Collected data
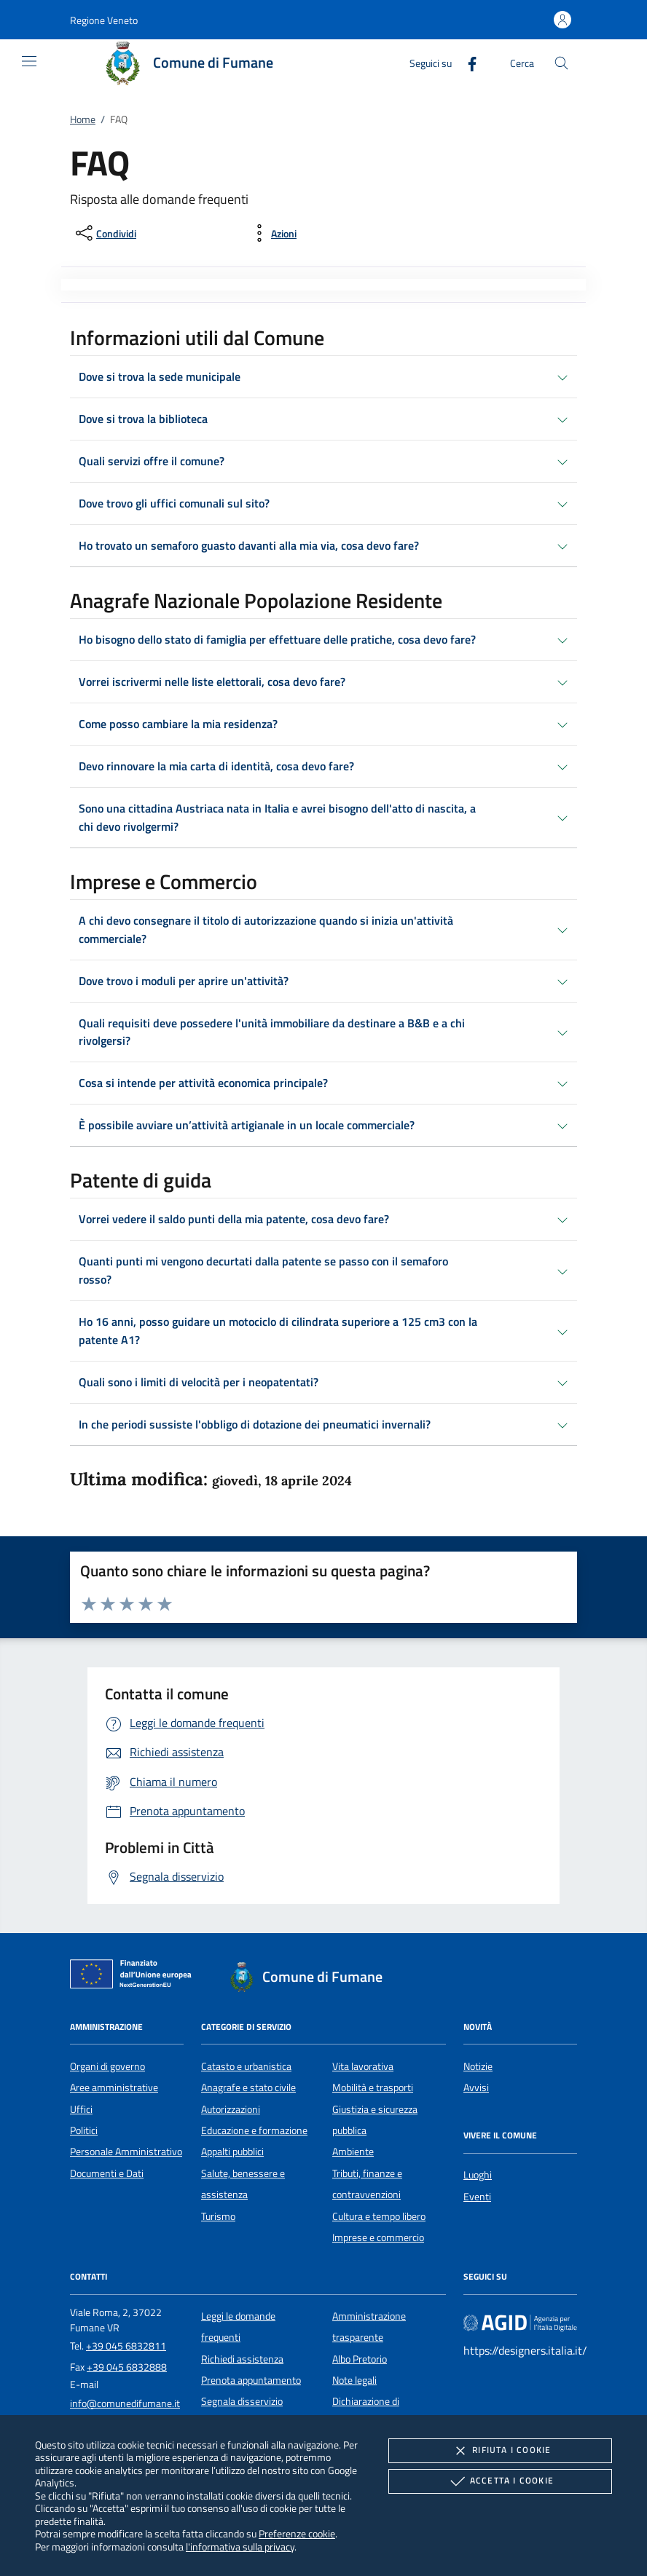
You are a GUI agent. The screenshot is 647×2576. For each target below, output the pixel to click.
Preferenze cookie (297, 2533)
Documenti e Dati (107, 2173)
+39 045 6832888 (127, 2367)
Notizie (478, 2066)
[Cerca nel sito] (561, 63)
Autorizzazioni (230, 2109)
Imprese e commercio (378, 2237)
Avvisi (476, 2087)
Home (82, 119)
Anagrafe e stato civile (248, 2087)
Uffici (81, 2109)
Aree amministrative (114, 2087)
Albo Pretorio (359, 2359)
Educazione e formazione (254, 2130)
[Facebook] (466, 62)
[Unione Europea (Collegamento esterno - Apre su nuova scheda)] (135, 1976)
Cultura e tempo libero (379, 2216)
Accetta (500, 2481)
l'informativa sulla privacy (240, 2546)
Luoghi (477, 2175)
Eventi (477, 2197)
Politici (84, 2130)
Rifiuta (500, 2450)
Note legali (354, 2380)
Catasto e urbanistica (246, 2066)
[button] (104, 20)
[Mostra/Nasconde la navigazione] (29, 61)
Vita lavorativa (362, 2066)
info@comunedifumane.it (125, 2403)
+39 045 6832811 (126, 2346)
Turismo (218, 2216)
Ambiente (353, 2152)
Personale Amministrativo (126, 2152)
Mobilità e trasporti (372, 2087)
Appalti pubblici (232, 2152)
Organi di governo (107, 2066)
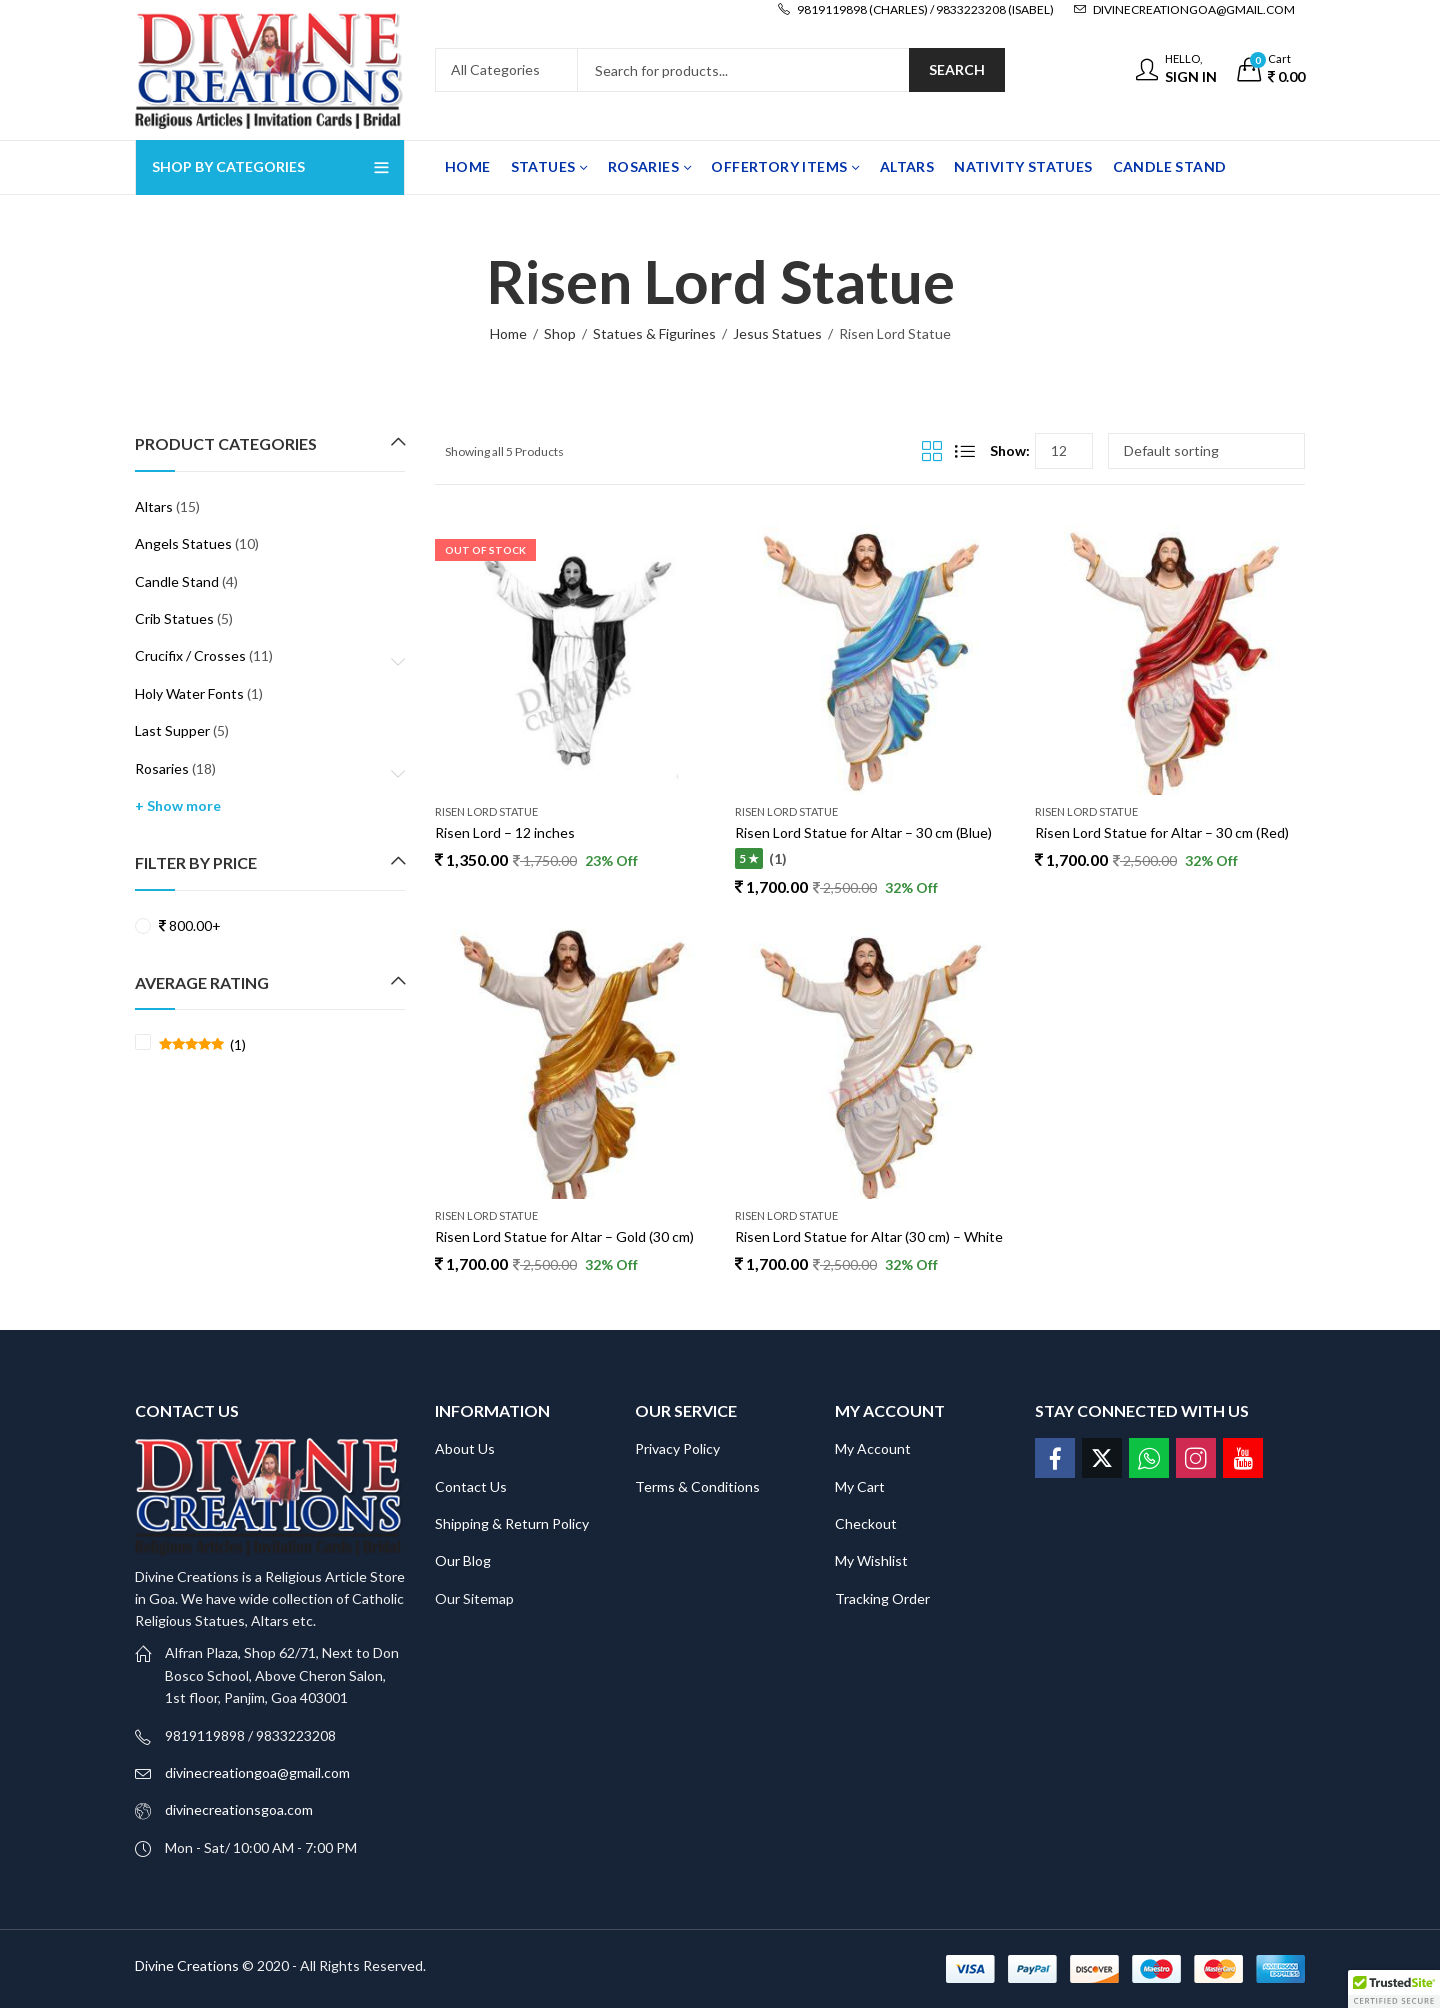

— Work order —
The data is to be restated word for word, with any pictures set aside.

— Problem solution —
You are a GUI agent. The screenshot is 647×2576. For each target below, output the pixel to click.
Preferenze cookie (297, 2533)
Documenti e Dati (107, 2173)
+39 045 6832888 (127, 2367)
Notizie (478, 2066)
[Cerca nel sito] (561, 63)
Autorizzazioni (230, 2109)
Imprese e commercio (378, 2237)
Avvisi (476, 2087)
Home (82, 119)
Anagrafe e stato civile (248, 2087)
Uffici (81, 2109)
Aree amministrative (114, 2087)
Albo Pretorio (359, 2359)
Educazione e formazione (254, 2130)
[Facebook] (466, 62)
[Unione Europea (Collegamento esterno - Apre su nuova scheda)] (135, 1976)
Cultura e tempo libero (379, 2216)
Accetta (500, 2481)
l'informativa sulla privacy (240, 2546)
Luoghi (477, 2175)
Eventi (477, 2197)
Politici (84, 2130)
Rifiuta (500, 2450)
Note legali (354, 2380)
Catasto e urbanistica (246, 2066)
[button] (104, 20)
[Mostra/Nasconde la navigazione] (29, 61)
Vita lavorativa (362, 2066)
info@comunedifumane.it (125, 2403)
+39 045 6832811 (126, 2346)
Turismo (218, 2216)
Ambiente (353, 2152)
Personale Amministrativo (126, 2152)
Mobilità e trasporti (372, 2087)
Appalti pubblici (232, 2152)
Organi di governo (107, 2066)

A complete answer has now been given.